# Records drawn from a dataset
■ ■ ■ ■ ■

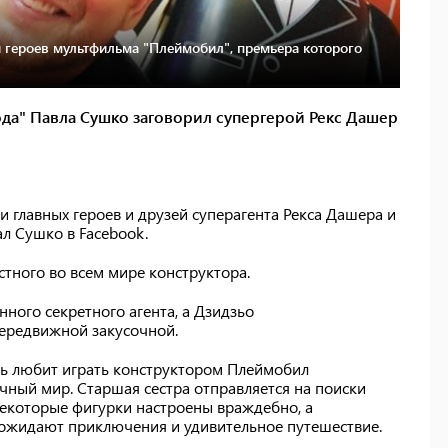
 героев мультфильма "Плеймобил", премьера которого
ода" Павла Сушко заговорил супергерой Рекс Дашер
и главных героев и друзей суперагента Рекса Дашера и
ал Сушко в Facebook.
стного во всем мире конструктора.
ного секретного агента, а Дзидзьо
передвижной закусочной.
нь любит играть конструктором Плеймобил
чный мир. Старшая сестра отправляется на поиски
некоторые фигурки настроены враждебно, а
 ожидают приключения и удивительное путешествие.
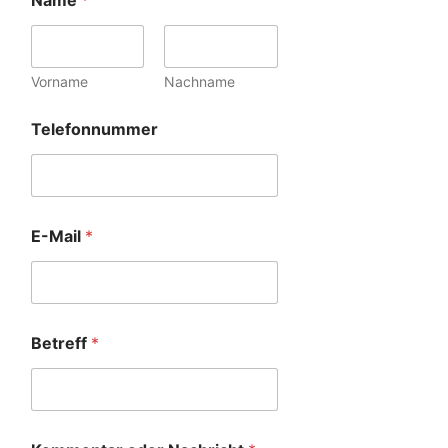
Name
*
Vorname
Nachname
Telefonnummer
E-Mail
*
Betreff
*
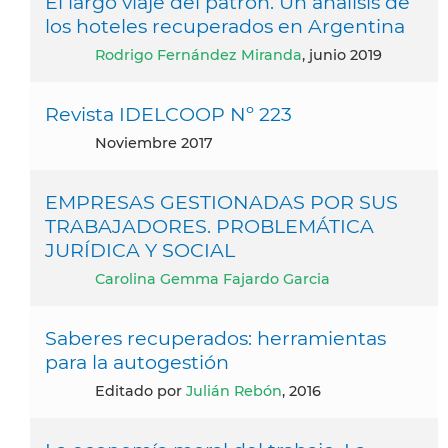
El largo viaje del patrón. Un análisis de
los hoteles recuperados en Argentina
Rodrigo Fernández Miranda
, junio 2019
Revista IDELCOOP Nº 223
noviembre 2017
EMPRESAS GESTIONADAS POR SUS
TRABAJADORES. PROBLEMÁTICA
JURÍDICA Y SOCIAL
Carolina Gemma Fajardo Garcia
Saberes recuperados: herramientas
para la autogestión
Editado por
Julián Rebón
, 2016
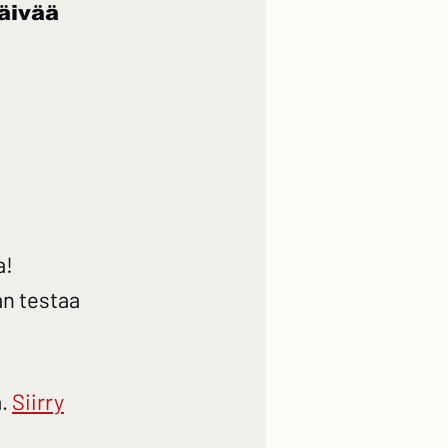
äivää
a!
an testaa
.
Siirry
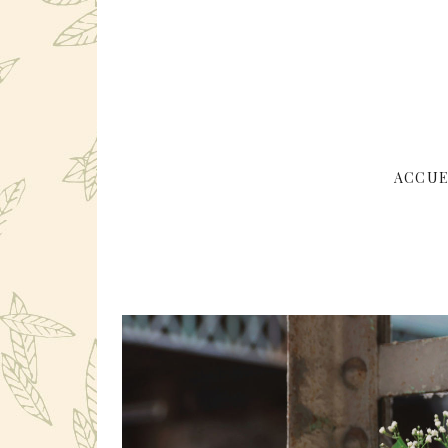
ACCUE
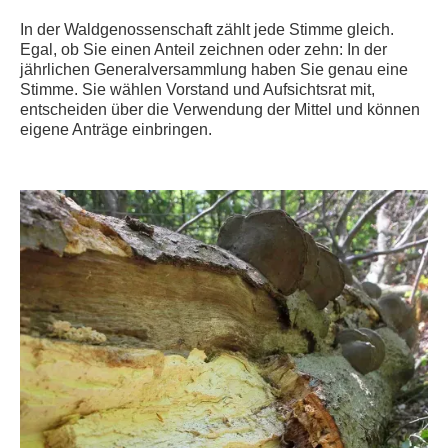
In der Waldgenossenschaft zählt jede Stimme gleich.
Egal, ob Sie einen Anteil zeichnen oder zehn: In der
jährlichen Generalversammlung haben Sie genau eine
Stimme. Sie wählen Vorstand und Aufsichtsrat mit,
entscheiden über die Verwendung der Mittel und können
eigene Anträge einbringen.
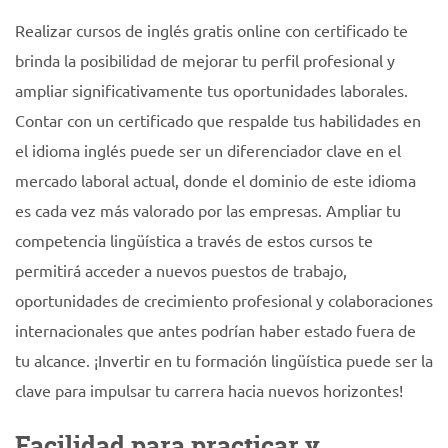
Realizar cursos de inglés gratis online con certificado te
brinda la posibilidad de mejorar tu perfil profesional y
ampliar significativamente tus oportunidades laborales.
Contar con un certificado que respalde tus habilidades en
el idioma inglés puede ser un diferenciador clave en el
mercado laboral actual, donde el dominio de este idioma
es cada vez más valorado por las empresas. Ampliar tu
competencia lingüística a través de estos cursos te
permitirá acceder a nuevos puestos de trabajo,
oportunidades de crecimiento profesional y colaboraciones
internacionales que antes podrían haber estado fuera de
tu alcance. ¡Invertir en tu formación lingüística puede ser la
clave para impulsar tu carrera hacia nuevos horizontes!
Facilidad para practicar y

■ ■ ■ ■ ■

# Problem to work on
Locate the word "puede" in the records above, and return each line that has it.

# Solution to this problem
el idioma inglés puede ser un diferenciador clave en el
tu alcance. ¡Invertir en tu formación lingüística puede ser la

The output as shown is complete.